I don’t have any windows facing south and only a few facing east to get morning sunlight. Many of my plants have taken up residence on the ledges of my bathtub where they can catch what little bit of sun is available. A couple tomato supports are now supporting fluorescent lights. Obviously, not taking any baths with the lights plugged in…

This was my last harvest from my salad table.

The salad table has been moved down into the furnace room and restarted. I’ve added a Sun System grow light with a 400 watt bulb in it. It doesn’t throw off very much heat so I don’t have to worry about venting the area like you do with some types of light. This photo was taken right before I thinned the seedlings down to one plant per cup.

That sadly barren row is my spinach. The seeds are a couple years old so I knew they might not work. The basil is barely visible (the front two cups to the right of invisible spinach), but basil is very slow growing. Seeing anything at all makes me hopeful they will produce.

The decision to put the table in the furnace room was simple — the furnace room has a drain in case there’s a leak or spill. The worms in my compost bins are probably not very happy about the intense light. Fortunately, most of the time they are covered with thick dark plastic, which must do a darn good job of shielding out the light or some of the worms wouldn’t be resting on the surface of the dirt, unless perhaps they think they are vacationing in the Bahamas and catching some rays.

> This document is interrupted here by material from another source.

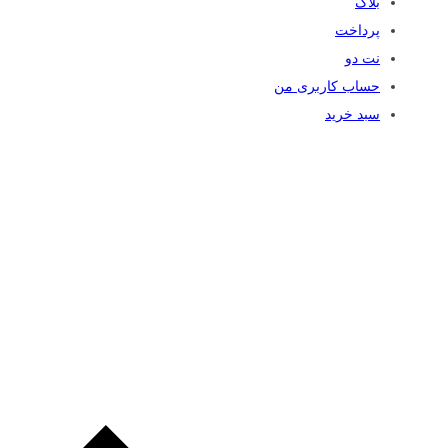
بلاگ
پرداخت
نت دو
حساب کاربری من
سبد خرید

When I dig below the surface, you can see quite a nest of new worms. Sorry about the blur, didn’t want to use the flash on the poor guys.

Next Spring, I’ll be using quite a bit of this compost in the garden and thinning out the worm herd with a worm release. This is how the two bins are set up. The spout is for draining out the excess liquid (worm juice), which can be mixed with water and used for plant fertilizer.

So, if you’re not very interested in gardening, this has probably been pretty boring.